地裁から判決が出たが、すでにもう何十万部も出版されているのであるから、今から出版の差し押さえをしても無駄だというのが判決。それよりも国家機密を持ち出したBoltonに対しては、国家機密漏えい罪の適用が今後あるとした。トランプの勝ちであろうか

しかし、これを見てもアメリカは偉大な民主国家である。仮に中国人が習近平に関する本を暴露本として出版したらどうなるだろうか。そもそも出版できないだろうが、本人はおろか家族も拘束されて、そのうち行方不明になる。
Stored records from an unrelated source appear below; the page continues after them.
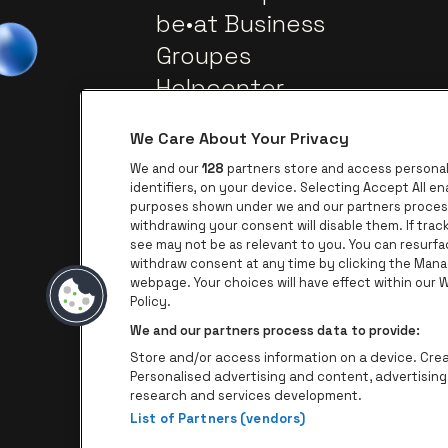
be•at Business
Groupes
Helpcenter
Contact
We Care About Your Privacy
We and our
128
partners store and access personal 
identifiers, on your device. Selecting Accept All e
purposes shown under we and our partners process 
withdrawing your consent will disable them. If tra
see may not be as relevant to you. You can resurf
withdraw consent at any time by clicking the Mana
webpage. Your choices will have effect within our We
Visitez le site de AFAS Software lo
Visitez le site de Pro
Policy.
We and our partners process data to provide:
Visitez le site de
Store and/or access information on a device. Creat
Personalised advertising and content, advertisi
research and services development.
List of Partners (vendors)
言論の自由のない国、トップの批判ができない国はまだまだある。隣国が批判したからといって軍隊まで動員する北朝鮮。

一方、コロナで対応が悪いといって支持率が下がる首相、言いたい放題で責任を取らない野党、言論の自由は有難い。良い国に住んでいると思わないといけない。

☆ 推薦図書 ☆
相川佳之著 『究極の「三方良し」経営』 アチーブメント出版 1,300円+税
著者は、日本一の美容医療、湘南美容グループを率いている医師であるが、人間力が凄い。相川先生は政治家になったら歴史に名を残す総理になると、私はいつも思っている。この本でも医師が書いたとはとても思えない。その中で、「自分より上の立場の人の力を借りられるか」というのがあって、「基準が高い人は、基準が高い人が好きです。一人の力はしれている。社会的に影響力のある人の力を借りれば、途中の無駄な苦労をショートカットしてゴールに近づける。」と。
成功は三方良しだとし、「お客様良し」最高の医療技術と接遇でお客様の幸せを考える。「スタッフ良し」お客様の幸せをスタッフが誇りに思う。「社会良し」世界最高の医療グループを実現する。
更なる日本一の総合医療グループを目指す組織のリーダーにとって三方良し、圧倒的な一番を目指す強い理念、強い思いを書き留めた本である。若い経営者に勧めたい。